Bioassay-guided fractionation of E. purpurea root extracts yielded two alkylamides new to E. purpurea ([Fig. 1]). From a hexane extract, 4[(2-methylbutyl)amino]-4-oxo-2-butenoic acid (1) was isolated, while a mixture of diastereoisomers (as indicated by LC-MS, Fig. 1 S, Supporting Information), 8,11-dihidroxy-dodeca-2E,4E,9E-trienoic acid isobutylamide (2), was obtained from an aqueous ethanol extract. Compound 1 is commercially available as a synthetic compound (Aldlab Chemicals, Woburn, MA; Aurora Building Blocks, San Diego, CA), but its characterization has not been described and it has not, to our knowledge, been reported in the literature. Compound 2 is a mixture of diastereomers, for which the NMR spectroscopic data matches that of a known constituent of Spilanthes callimorpha A. H.Moore (Asteraceae), 8,11-dihidroxy-dodeca-2E,4E,9E-trienoic acid isobutylamide [6]. Interestingly, although at least 17 different alkylamides have been reported from E. purpurea [4], [7], [8], [9], [10], [11], [12], 1 and 2 are the first carboxlyated and hydroxylated alkylamides, respectively, to be identified from this species. Importantly, although 1 and 2 were originally isolated and purified from extracts of different polarity (hexane and aqueous ethanol, respectively), both of these compounds were detected in both the hexane and aqueous ethanol crude extracts (Fig. 2 S, Supporting Information). The presence of 1 and 2 in the aqueous ethanol extract is particularly interesting given that it is common to use aqueous ethanol extracts of E. purpurea as dietary supplements. However, it should also be noted that 1 and 2 appear, based on LC-MS data (Fig. 2 S, Supporting Information), to be present only at relatively low levels compared to other alkylamides.

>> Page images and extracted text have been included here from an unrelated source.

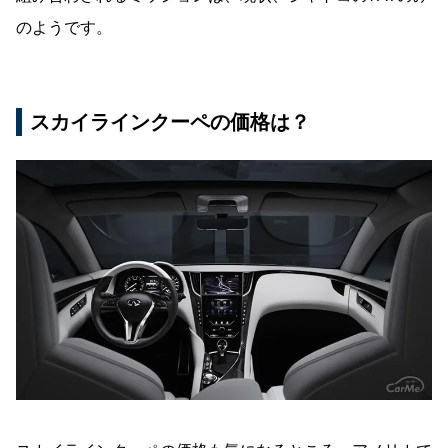
のようです。
スカイラインクーペの価格は？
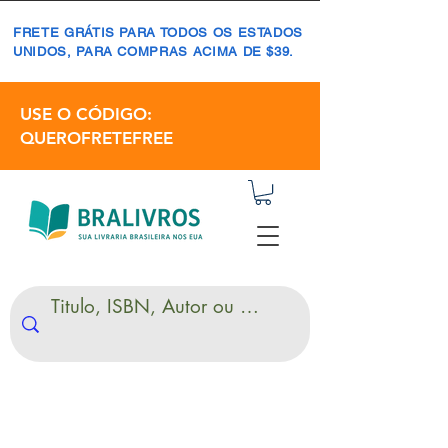
FRETE GRÁTIS PARA TODOS OS ESTADOS
UNIDOS, PARA COMPRAS ACIMA DE $39.
USE O CÓDIGO:
QUEROFRETEFREE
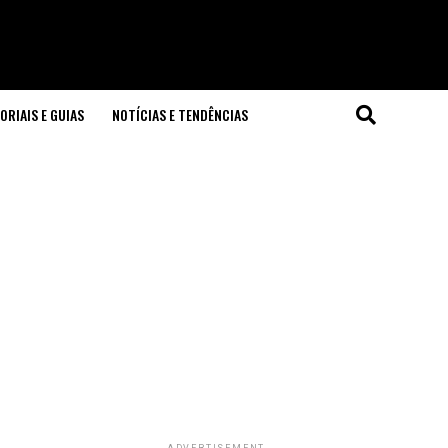
ORIAIS E GUIAS
NOTÍCIAS E TENDÊNCIAS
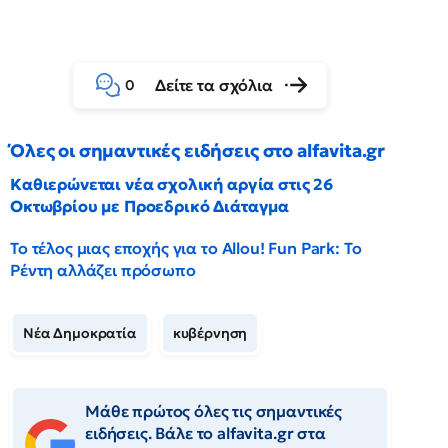
Δείτε τα σχόλια
0
Όλες οι σημαντικές ειδήσεις στο alfavita.gr
Καθιερώνεται νέα σχολική αργία στις 26
Οκτωβρίου με Προεδρικό Διάταγμα
Το τέλος μιας εποχής για το Allou! Fun Park: Το
Ρέντη αλλάζει πρόσωπο
Νέα Δημοκρατία
κυβέρνηση
Μάθε πρώτος όλες τις σημαντικές
ειδήσεις. Βάλε το alfavita.gr στα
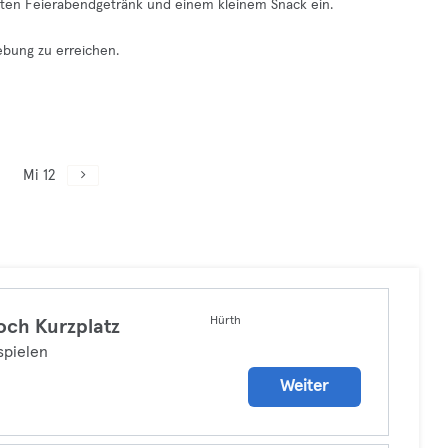
ten Feierabendgetränk und einem kleinem Snack ein.
ebung zu erreichen.
Mi 12
Hürth
och Kurzplatz
spielen
Weiter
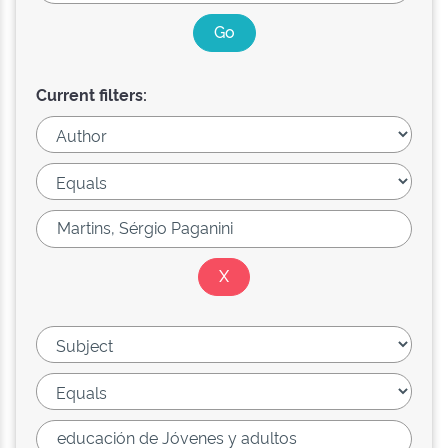
Current filters:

Compound 1 was obtained as a yellow powder with a molecular formula of C9H15NO3 at m/z 186.1126 (calcd. for [M + H]+, C9H16NO3, 186.11 302), indicating three degrees of unsaturation. Spectral data (1 H and 13 C NMR, [Table 1]) revealed that the compound is an α-unsaturated N-methylbutylamide. Characteristic 1 H-NMR signals at δ 3.10 (dd, H-1′), 1.56 (m, H-2′), and ~ 0.88 (H-4′ and H-5′) further supported a methylbutyl-amide moiety, as did the HMBC correlations observed from H-1′ to C-1, C-3′, and C-5′ ([Fig. 2]). Signals of olefinic protons at δ 6.92 (d, H-2) and 6.64 (d, H-3) confirmed the presence of one double bond conjugated with the amide carbonyl. The E configuration was assigned based on the coupling constants (J = 15.6). The terminal carboxylic acid was confirmed with the HMBC correlations from H-2 to C-4, and from H-3 to C-1 and C-4 ([Fig. 2]).
|
Position |
δ H, m (J in Hz) |
δ C |
|---|---|---|
|
a 1H and 13 C chemical shifts with reference to methanol-d 4 (δH = 3.31 ppm) and methanol-d 4 (δC = 49.01 ppm), respectively; b Obtained from HSQC |
||
|
1 |
166.6 |
|
|
2 |
6.92, d (15.6) |
137.1 |
|
3 |
6.64, d (15.2) |
132.3b |
|
4 |
168.1 |
|
|
1′ |
3.10, dd (7.2, 6.0) |
46.4 |
|
2′ |
1.56, m |
36.1 |
|
3′ |
1.39, m |
28.1 |
|
1.13, m |
||
|
4′ |
0.87, t (7.6) |
11.6 |
|
5′ |
0.88, d (6.4) |
17.5 |
The inflammatory response is mediated, in part, by the secretion of proinflammatory cytokines by macrophages. Thus, to explore potential anti-inflammatory activity of 1 and 2, we evaluated their influence on the secretion of the cytokine tumor necrosis factor-α (TNF-α) by RAW 264.7 macrophage-type cells in vitro. To mimic an inflammatory state, these cells were concomitantly treated with lipopolysaccharide (LPS), which induces the production of TNF-α. No significant suppression of LPS-induced TNF-α secretion was observed for 1, while a dose-dependent suppressive effect was observed for 2 (IC50 = 6.8 µM) ([Fig. 3]). The potency of 2 was higher than that of the positive control, dodeca-2E,4E-dienoic acid isobutylamide (3). Notably, the activity observed in [Fig. 3] is not attributable to cytotoxic effects. The three compounds tested were shown to have very little toxicity up to a concentration of 100 µM in the lactate dehydrogenase (LDH) assay (Table 1 S, Supporting Information).
Materials and Methods
Optical rotations of pure compounds were recorded in MeOH on a Rudolph Research Autopol (II) Polarimeter. NMR was conducted using a JEOL ECS-400 NMR spectrometer operating at 400 MHz for 1 H and 100 MHz for 13 C. High-resolution electrospray ionization mass spectrometry (HRESIMS) was performed on a Thermo LTQ Orbitrap XL mass spectrometer with an electrospray source. A Varian ProStar HPLC with a photodiode array detector was used with a Phenomenex Gemini-NX preparative C18 column (5 µm; 250 × 21.2 mm). Flash chromatography was performed on a Teledyne ISCO CombiFlash®R f using 120 g RediSep RF Gold® silica columns (20–40 µm particle size). All reagents and solvents were obtained from Fisher Scientific.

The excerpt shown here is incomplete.